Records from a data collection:

- Opening Delimiter -

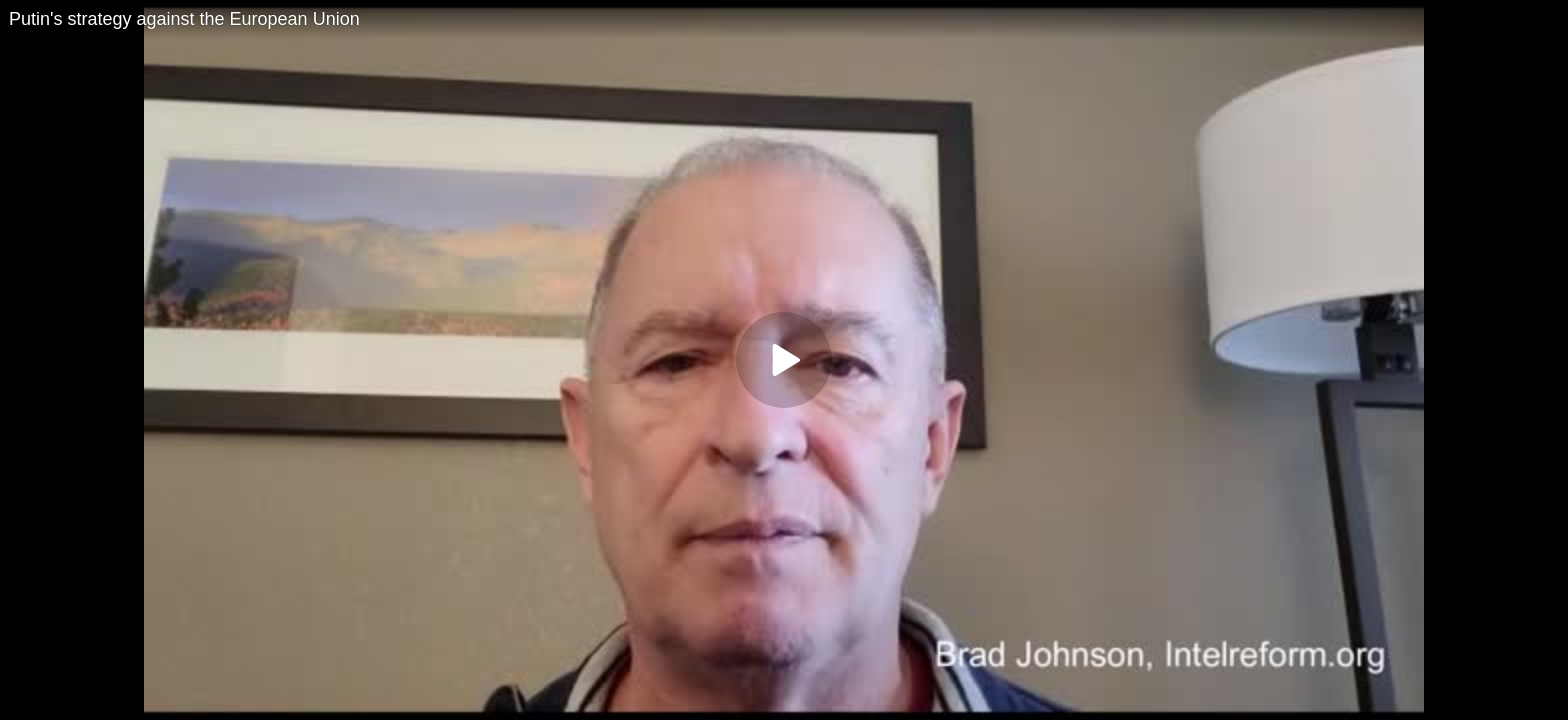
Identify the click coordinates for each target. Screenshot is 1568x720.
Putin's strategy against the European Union (184, 19)
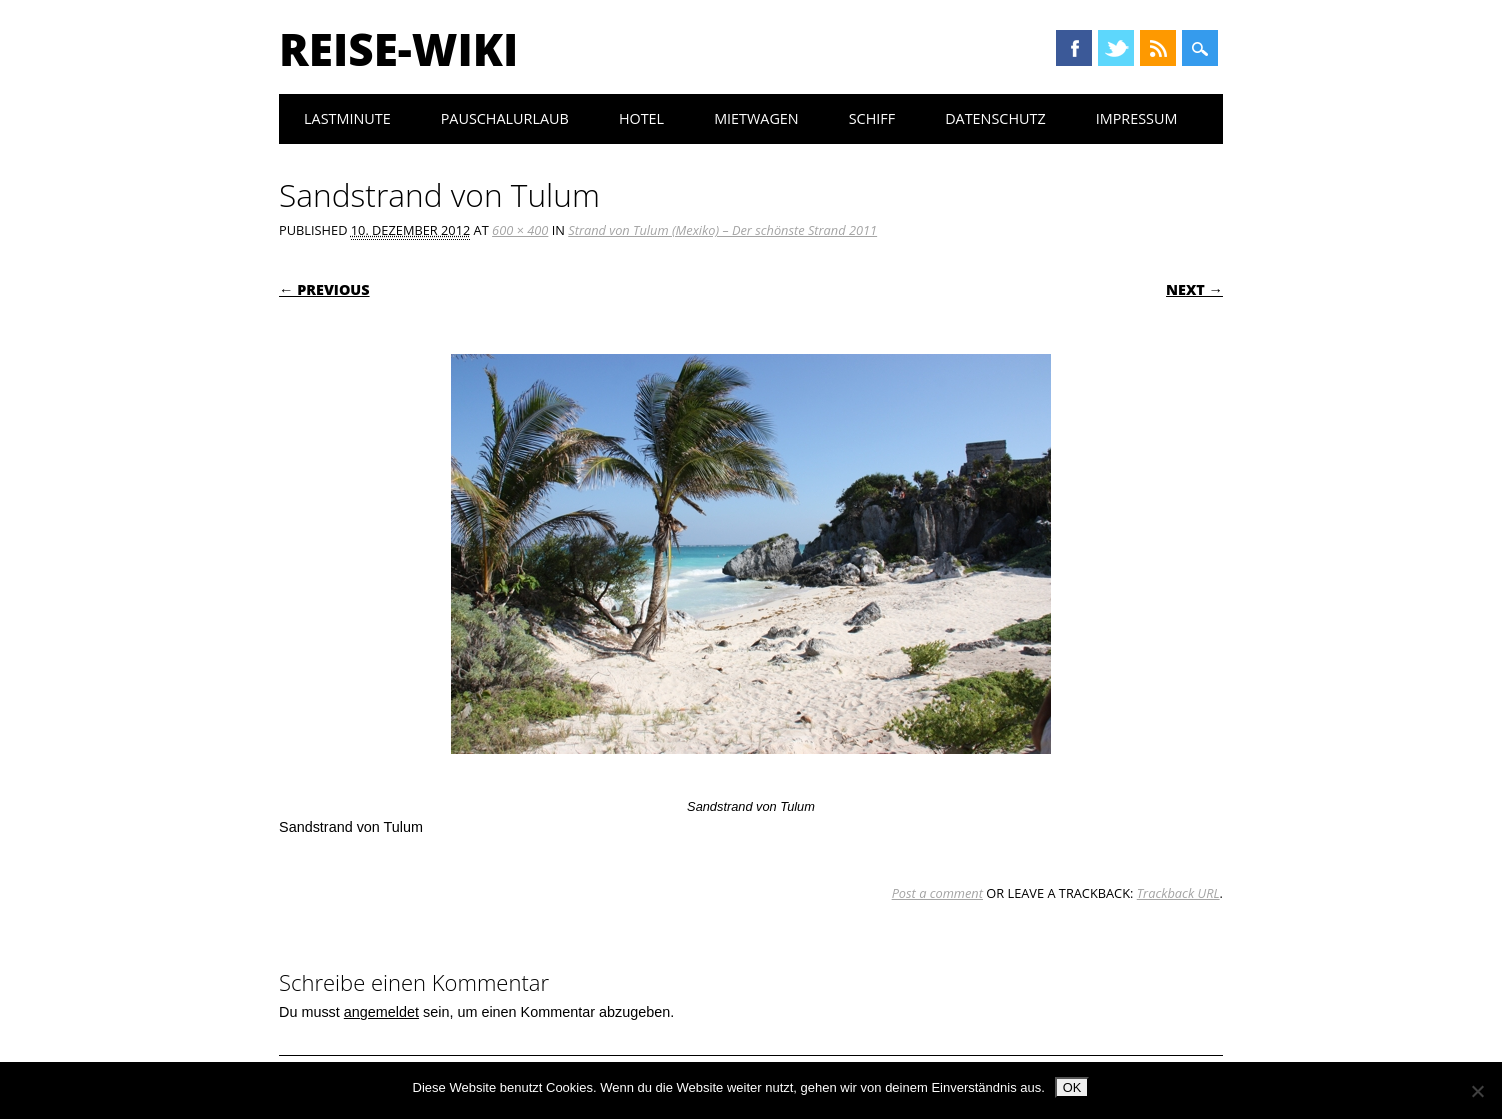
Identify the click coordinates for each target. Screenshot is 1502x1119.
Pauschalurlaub (505, 118)
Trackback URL (1178, 893)
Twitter (1116, 48)
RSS (1158, 48)
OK (1072, 1087)
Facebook (1074, 48)
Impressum (1137, 118)
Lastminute (347, 118)
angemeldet (381, 1012)
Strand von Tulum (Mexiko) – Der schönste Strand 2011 (722, 230)
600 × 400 (520, 230)
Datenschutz (995, 118)
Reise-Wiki (398, 49)
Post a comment (937, 893)
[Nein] (1477, 1091)
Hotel (641, 118)
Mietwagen (756, 118)
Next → (1194, 289)
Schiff (872, 118)
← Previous (324, 289)
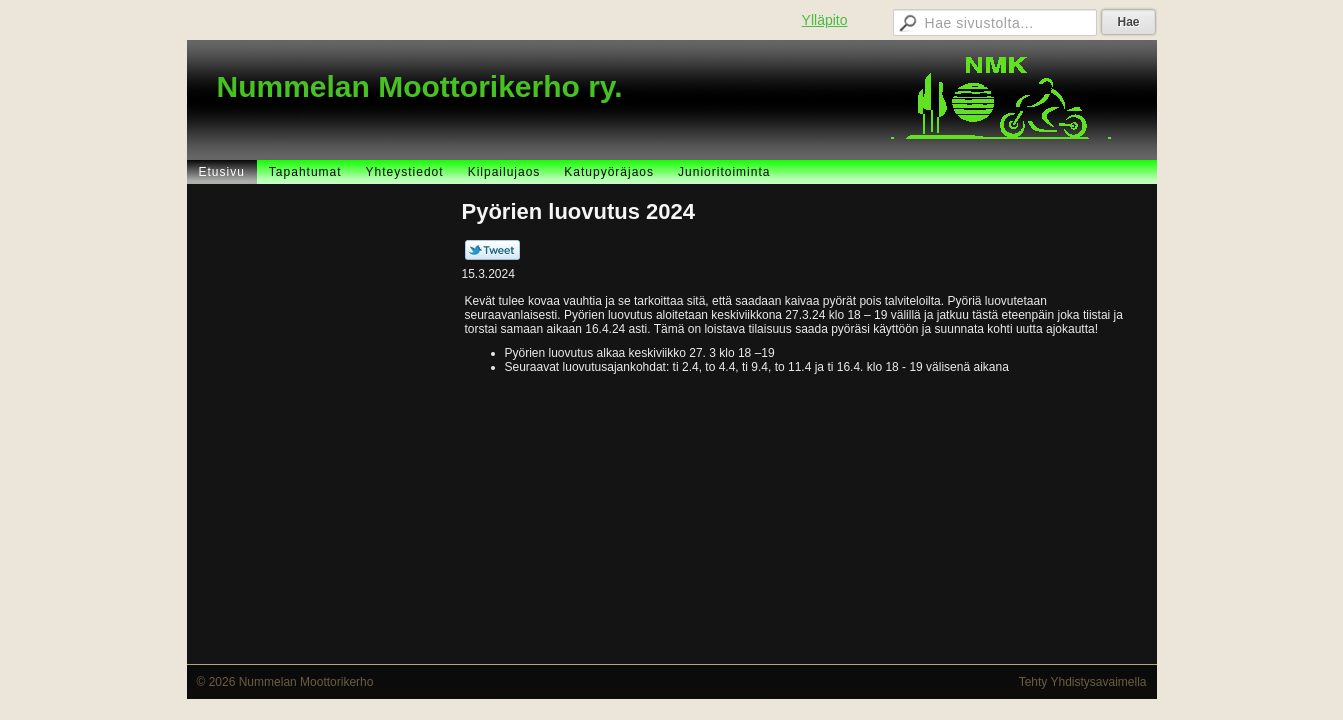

- Closing Delimiter -

**Assigned task**.
Pick each line holding the word "Identify" out of the data and copy it.

**Written answer**.
Identify the click coordinates for each target. Screenshot is 1568x720.
Identify the click coordinates for each target. Screenshot is 1502x1119.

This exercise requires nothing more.